## [AIM OF THE TASK]
Go to the line below that has "selon Morgan Stanley", print it and each line after it exactly, and stop after the line that has "rizika, protože jste si řek"; leave out pictures.
──────── RECORDS SUPPLIED ────────
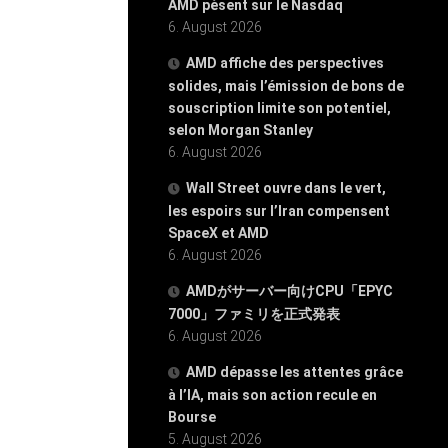
AMD pèsent sur le Nasdaq
6. August 2026
AMD affiche des perspectives
solides, mais l’émission de bons de
souscription limite son potentiel,
selon Morgan Stanley
6. August 2026
Wall Street ouvre dans le vert,
les espoirs sur l’Iran compensent
SpaceX et AMD
6. August 2026
AMDがサーバー向けCPU「EPYC
7000」ファミリを正式発表
6. August 2026
AMD dépasse les attentes grâce
à l’IA, mais son action recule en
Bourse
5. August 2026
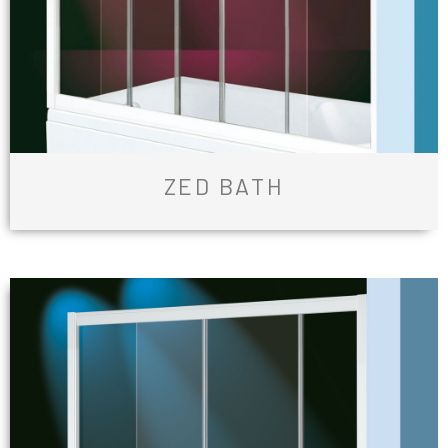
ZED BATH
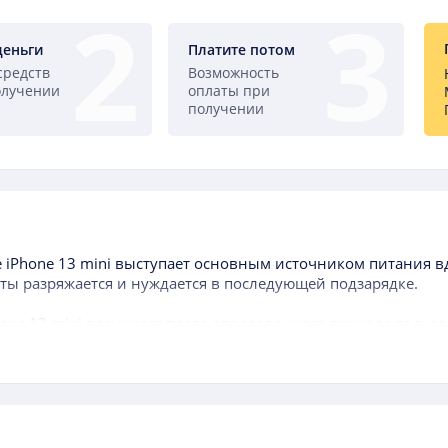
деньги
Платите потом
средств
Возможность
олучении
оплаты при
получении
 iPhone 13 mini
выступает основным источником питания вд
ты разряжается и нуждается в последующей подзарядке.
hone 13 mini
возникает после определенного периода польз
и гаджета, когда аккумуляторная батарея, находящаяся в ком
атареи значительно меньше, чем самого аппарата.
обращать внимание при выборе данного элемента, являетс
ии. Чем выше данный показатель, тем дольше работает моб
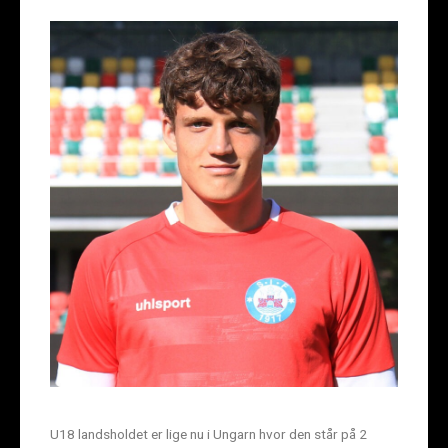
U18 landsholdet er lige nu i Ungarn hvor den står på 2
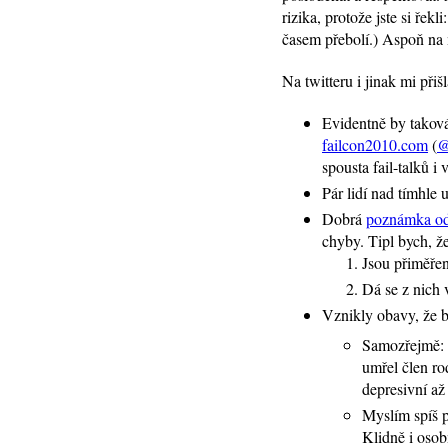
rizika, protože jste si řek
časem přebolí.) Aspoň na 
Na twitteru i jinak mi přiš
Evidentně by taková
failcon2010.com
(
@
spousta fail-talků i
Pár lidí nad tímhle
Dobrá
poznámka o
chyby. Tipl bych, že
Jsou přiměřen
Dá se z nich 
Vznikly obavy, že b
Samozřejmě: p
umřel člen ro
depresivní až
Myslím spíš p
Klidně i osob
────────
## [SOLUTION TO THIS TASK]
selon Morgan Stanley
6. August 2026
Wall Street ouvre dans le vert,
les espoirs sur l’Iran compensent
SpaceX et AMD
6. August 2026
AMDがサーバー向けCPU「EPYC
7000」ファミリを正式発表
6. August 2026
AMD dépasse les attentes grâce
à l’IA, mais son action recule en
Bourse
5. August 2026
ZED BATH
деньги
Платите потом
средств
Возможность
олучении
оплаты при
получении
 iPhone 13 mini
выступает основным источником питания вд
ты разряжается и нуждается в последующей подзарядке.
hone 13 mini
возникает после определенного периода польз
и гаджета, когда аккумуляторная батарея, находящаяся в ком
атареи значительно меньше, чем самого аппарата.
обращать внимание при выборе данного элемента, являетс
ии. Чем выше данный показатель, тем дольше работает моб
U18 landsholdet er lige nu i Ungarn hvor den står på 2
rizika, protože jste si řek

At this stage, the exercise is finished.